● **EXERCISE BRIEF**
In the entries below, find the lines that contain the word "apps" and copy them.

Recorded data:
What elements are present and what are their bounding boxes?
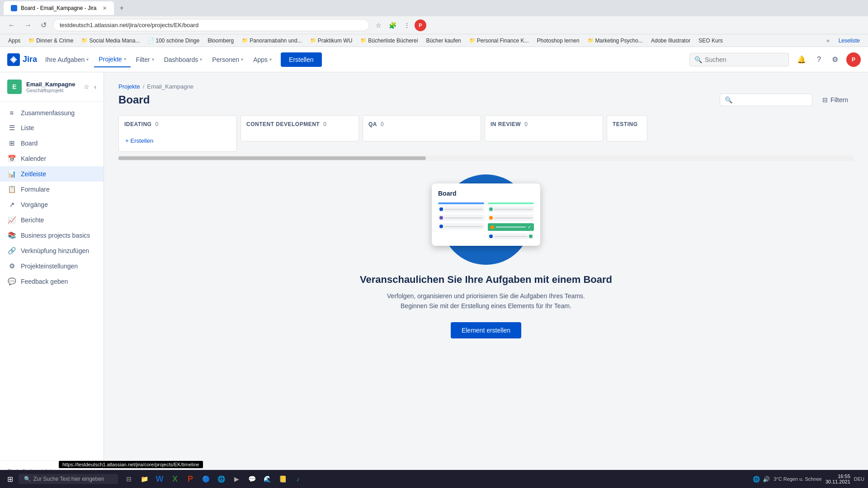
breadcrumb-current: Email_Kampagne: [147, 83, 193, 90]
profile-button[interactable]: P: [415, 19, 426, 31]
taskbar-time: 16:55 30.11.2021: [826, 474, 850, 484]
reload-button[interactable]: ↺: [38, 19, 49, 31]
bookmark-leseliste[interactable]: Leseliste: [835, 37, 863, 45]
nav-ihre-aufgaben[interactable]: Ihre Aufgaben ▾: [41, 52, 93, 67]
project-icon: E: [7, 80, 22, 94]
taskbar-search[interactable]: 🔍 Zur Suche Text hier eingeben: [19, 474, 118, 484]
breadcrumb-root[interactable]: Projekte: [118, 83, 140, 90]
bookmark-bucher1[interactable]: 📁 Bücherliste Bücherei: [357, 37, 421, 45]
sidebar-item-zusammenfassung[interactable]: ≡ Zusammenfassung: [0, 105, 104, 120]
board-search-input[interactable]: [735, 96, 807, 103]
horizontal-scrollbar[interactable]: [118, 155, 854, 161]
board-search-box[interactable]: 🔍: [720, 94, 812, 106]
taskbar-app-stream[interactable]: ▶: [229, 472, 244, 486]
help-button[interactable]: ?: [814, 53, 824, 66]
overlay-description: Verfolgen, organisieren und priorisieren…: [377, 291, 594, 311]
address-bar[interactable]: testdeutsch1.atlassian.net/jira/core/pro…: [53, 19, 369, 31]
top-nav: Jira Ihre Aufgaben ▾ Projekte ▾ Filter ▾…: [0, 47, 868, 72]
sidebar-item-feedback[interactable]: 💬 Feedback geben: [0, 274, 104, 289]
taskbar-app-word[interactable]: W: [152, 472, 167, 486]
browser-tab[interactable]: Board - Email_Kampagne - Jira ✕: [4, 1, 114, 15]
taskbar-app-notes[interactable]: 📒: [275, 472, 290, 486]
bookmark-seo[interactable]: SEO Kurs: [695, 37, 726, 45]
start-button[interactable]: ⊞: [4, 473, 17, 485]
sidebar-item-vorgange[interactable]: ↗ Vorgänge: [0, 197, 104, 212]
bookmark-illustrator[interactable]: Adobe Illustrator: [647, 37, 694, 45]
bar: [496, 226, 526, 228]
dot-orange: [489, 216, 493, 220]
bookmarks-more-btn[interactable]: »: [824, 37, 832, 45]
taskbar-app-explorer[interactable]: 📁: [137, 472, 151, 486]
tab-title: Board - Email_Kampagne - Jira: [21, 5, 96, 11]
bookmark-schone[interactable]: 📄 100 schöne Dinge: [144, 37, 203, 45]
taskbar-app-teams[interactable]: 💬: [245, 472, 259, 486]
star-icon[interactable]: ☆: [84, 83, 90, 90]
chevron-left-icon[interactable]: ‹: [94, 83, 96, 90]
column-testing: TESTING: [607, 115, 647, 141]
page-actions: 🔍 ⊟ Filtern: [720, 94, 854, 106]
forward-button[interactable]: →: [22, 19, 34, 31]
breadcrumb-separator: /: [143, 83, 145, 90]
sidebar-item-board[interactable]: ⊞ Board: [0, 136, 104, 151]
notifications-button[interactable]: 🔔: [794, 52, 809, 66]
nav-projekte[interactable]: Projekte ▾: [94, 52, 130, 67]
bar: [444, 209, 483, 210]
bookmark-dinner[interactable]: 📁 Dinner & Crime: [25, 37, 77, 45]
search-icon: 🔍: [694, 56, 702, 63]
bookmark-bucher2[interactable]: Bücher kaufen: [422, 37, 464, 45]
user-avatar[interactable]: P: [846, 52, 861, 67]
nav-personen[interactable]: Personen ▾: [208, 52, 248, 67]
bookmark-finance[interactable]: 📁 Personal Finance K...: [466, 37, 533, 45]
sidebar-item-projekteinstellungen[interactable]: ⚙ Projekteinstellungen: [0, 258, 104, 274]
taskbar-app-edge[interactable]: 🌊: [260, 472, 274, 486]
bar: [444, 217, 483, 219]
bookmark-apps[interactable]: Apps: [5, 37, 24, 45]
sidebar-item-zeitleiste[interactable]: 📊 Zeitleiste: [0, 166, 104, 182]
nav-apps[interactable]: Apps ▾: [249, 52, 276, 67]
bookmark-bloomberg[interactable]: Bloomberg: [204, 37, 237, 45]
nav-dashboards[interactable]: Dashboards ▾: [160, 52, 207, 67]
filter-button[interactable]: ⊟ Filtern: [817, 94, 854, 106]
taskbar-app-chrome[interactable]: 🌐: [214, 472, 228, 486]
taskbar-app-taskview[interactable]: ⊟: [122, 472, 136, 486]
search-input[interactable]: [705, 56, 784, 63]
create-button[interactable]: Erstellen: [281, 52, 321, 67]
bookmark-social[interactable]: 📁 Social Media Mana...: [78, 37, 143, 45]
settings-btn[interactable]: ⋮: [401, 20, 413, 31]
bar: [494, 217, 533, 219]
taskbar-app-unknown[interactable]: 🔵: [198, 472, 213, 486]
tab-close-btn[interactable]: ✕: [103, 5, 107, 11]
extensions-btn[interactable]: 🧩: [386, 20, 399, 31]
dot-blue: [439, 207, 443, 211]
dot-blue3: [489, 235, 493, 238]
sidebar-nav: ≡ Zusammenfassung ☰ Liste ⊞ Board 📅 Kale…: [0, 102, 104, 293]
sidebar-item-business-basics[interactable]: 📚 Business projects basics: [0, 228, 104, 243]
sidebar-item-berichte[interactable]: 📈 Berichte: [0, 212, 104, 228]
nav-filter[interactable]: Filter ▾: [132, 52, 159, 67]
bookmark-btn[interactable]: ☆: [373, 20, 384, 31]
bookmark-praktikum[interactable]: 📁 Praktikum WU: [307, 37, 356, 45]
sidebar-item-liste[interactable]: ☰ Liste: [0, 120, 104, 136]
overlay-create-button[interactable]: Element erstellen: [451, 322, 521, 338]
create-issue-ideating[interactable]: + Erstellen: [124, 136, 231, 146]
bookmark-marketing[interactable]: 📁 Marketing Psycho...: [584, 37, 646, 45]
new-tab-button[interactable]: +: [117, 3, 126, 13]
jira-logo[interactable]: Jira: [7, 53, 37, 66]
board-icon: ⊞: [7, 139, 16, 147]
settings-nav-button[interactable]: ⚙: [829, 52, 841, 66]
bookmark-panorama[interactable]: 📁 Panoramabahn und...: [238, 37, 305, 45]
board-preview-card: Board: [432, 183, 540, 246]
bookmark-photoshop[interactable]: Photoshop lernen: [533, 37, 583, 45]
tab-favicon: [11, 5, 17, 11]
mini-lane-right: ✓: [488, 202, 534, 239]
sidebar-item-verknupfung[interactable]: 🔗 Verknüpfung hinzufügen: [0, 243, 104, 258]
board-search-icon: 🔍: [725, 96, 732, 103]
sidebar-item-kalender[interactable]: 📅 Kalender: [0, 151, 104, 166]
taskbar-app-powerpoint[interactable]: P: [183, 472, 198, 486]
taskbar-app-spotify[interactable]: ♪: [291, 472, 305, 486]
sidebar-item-formulare[interactable]: 📋 Formulare: [0, 182, 104, 197]
back-button[interactable]: ←: [5, 19, 18, 31]
taskbar-app-excel[interactable]: X: [168, 472, 182, 486]
column-qa: QA 0: [363, 115, 481, 141]
search-box[interactable]: 🔍: [689, 53, 789, 66]
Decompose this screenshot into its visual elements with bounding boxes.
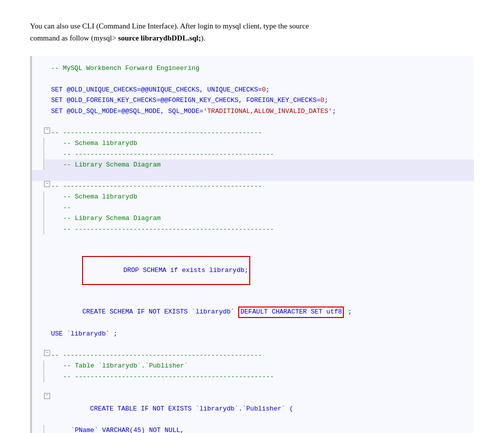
intro-text3: ). bbox=[201, 34, 206, 42]
code-text bbox=[51, 339, 468, 350]
code-text: SET @OLD_SQL_MODE=@@SQL_MODE, SQL_MODE='… bbox=[51, 106, 468, 116]
code-text: -- -------------------------------------… bbox=[63, 372, 468, 382]
code-text: -- bbox=[63, 202, 468, 213]
code-line: SET @OLD_FOREIGN_KEY_CHECKS=@@FOREIGN_KE… bbox=[32, 95, 474, 106]
create-table-text: CREATE TABLE IF NOT EXISTS `librarydb`.`… bbox=[51, 393, 468, 425]
fold-content-1: -- Schema librarydb -- -----------------… bbox=[44, 138, 474, 170]
code-text: USE `librarydb` ; bbox=[51, 328, 468, 339]
code-text bbox=[51, 74, 468, 84]
table-fields: `PName` VARCHAR(45) NOT NULL, `PAddress`… bbox=[44, 425, 474, 433]
code-line: -- -------------------------------------… bbox=[44, 224, 474, 234]
code-line: `PName` VARCHAR(45) NOT NULL, bbox=[44, 425, 474, 433]
code-text: -- Schema librarydb bbox=[63, 192, 468, 202]
code-text: -- MySQL Workbench Forward Engineering bbox=[51, 63, 468, 74]
code-line bbox=[32, 116, 474, 127]
code-line: − -- -----------------------------------… bbox=[32, 350, 474, 360]
code-text: `PName` VARCHAR(45) NOT NULL, bbox=[63, 425, 468, 433]
code-line: -- bbox=[44, 202, 474, 213]
code-line: -- MySQL Workbench Forward Engineering bbox=[32, 63, 474, 74]
code-line bbox=[32, 234, 474, 245]
code-line bbox=[32, 170, 474, 180]
code-line: − -- -----------------------------------… bbox=[32, 128, 474, 138]
intro-text1: You can also use CLI (Command Line Inter… bbox=[30, 22, 309, 30]
code-line bbox=[32, 382, 474, 392]
create-schema-line: CREATE SCHEMA IF NOT EXISTS `librarydb` … bbox=[32, 296, 474, 328]
code-line: -- -------------------------------------… bbox=[44, 372, 474, 382]
fold-group-2: − -- -----------------------------------… bbox=[32, 181, 474, 234]
code-line: USE `librarydb` ; bbox=[32, 328, 474, 339]
code-text bbox=[51, 116, 468, 127]
code-text: -- Schema librarydb bbox=[63, 138, 468, 148]
code-text: -- -------------------------------------… bbox=[51, 128, 468, 138]
code-text: -- -------------------------------------… bbox=[63, 149, 468, 160]
intro-text2: command as follow (mysql> bbox=[30, 34, 118, 42]
code-line bbox=[32, 74, 474, 84]
fold-group-1: − -- -----------------------------------… bbox=[32, 128, 474, 170]
fold-icon-2[interactable]: − bbox=[44, 181, 50, 187]
code-line: -- -------------------------------------… bbox=[44, 149, 474, 160]
drop-schema-line: DROP SCHEMA if exists librarydb; bbox=[32, 245, 474, 296]
code-text bbox=[51, 170, 468, 180]
code-line: SET @OLD_SQL_MODE=@@SQL_MODE, SQL_MODE='… bbox=[32, 106, 474, 116]
code-line: -- Schema librarydb bbox=[44, 138, 474, 148]
code-line: -- Library Schema Diagram bbox=[44, 213, 474, 224]
intro-paragraph: You can also use CLI (Command Line Inter… bbox=[30, 20, 474, 44]
code-text: -- Table `librarydb`.`Publisher` bbox=[63, 360, 468, 371]
create-table-group: − CREATE TABLE IF NOT EXISTS `librarydb`… bbox=[32, 393, 474, 433]
fold-content-3: -- Table `librarydb`.`Publisher` -- ----… bbox=[44, 360, 474, 382]
code-line: SET @OLD_UNIQUE_CHECKS=@@UNIQUE_CHECKS, … bbox=[32, 84, 474, 95]
code-text bbox=[51, 234, 468, 245]
code-line: -- Schema librarydb bbox=[44, 192, 474, 202]
page-container: You can also use CLI (Command Line Inter… bbox=[0, 0, 504, 433]
code-area: -- MySQL Workbench Forward Engineering S… bbox=[30, 56, 474, 433]
fold-icon-4[interactable]: − bbox=[44, 393, 50, 399]
code-text: -- -------------------------------------… bbox=[51, 181, 468, 192]
fold-group-3: − -- -----------------------------------… bbox=[32, 350, 474, 382]
fold-icon[interactable]: − bbox=[44, 128, 50, 134]
code-text: -- -------------------------------------… bbox=[63, 224, 468, 234]
fold-content-2: -- Schema librarydb -- -- Library Schema… bbox=[44, 192, 474, 234]
code-text: SET @OLD_UNIQUE_CHECKS=@@UNIQUE_CHECKS, … bbox=[51, 84, 468, 95]
drop-schema-text: DROP SCHEMA if exists librarydb; bbox=[51, 245, 468, 296]
code-text: -- -------------------------------------… bbox=[51, 350, 468, 360]
intro-bold: source librarydbDDL.sql; bbox=[118, 34, 201, 42]
code-text bbox=[51, 382, 468, 392]
code-line: -- Library Schema Diagram bbox=[44, 160, 474, 170]
code-line: − -- -----------------------------------… bbox=[32, 181, 474, 192]
fold-icon-3[interactable]: − bbox=[44, 350, 50, 356]
create-table-line: − CREATE TABLE IF NOT EXISTS `librarydb`… bbox=[32, 393, 474, 425]
code-text: -- Library Schema Diagram bbox=[63, 213, 468, 224]
code-line: -- Table `librarydb`.`Publisher` bbox=[44, 360, 474, 371]
code-text: SET @OLD_FOREIGN_KEY_CHECKS=@@FOREIGN_KE… bbox=[51, 95, 468, 106]
code-text: -- Library Schema Diagram bbox=[63, 160, 468, 170]
code-line bbox=[32, 339, 474, 350]
create-schema-text: CREATE SCHEMA IF NOT EXISTS `librarydb` … bbox=[51, 296, 468, 328]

● **TASK SOLUTION**
bookmark-apps[interactable]: Apps: [5, 37, 24, 45]
nav-apps[interactable]: Apps ▾: [249, 52, 276, 67]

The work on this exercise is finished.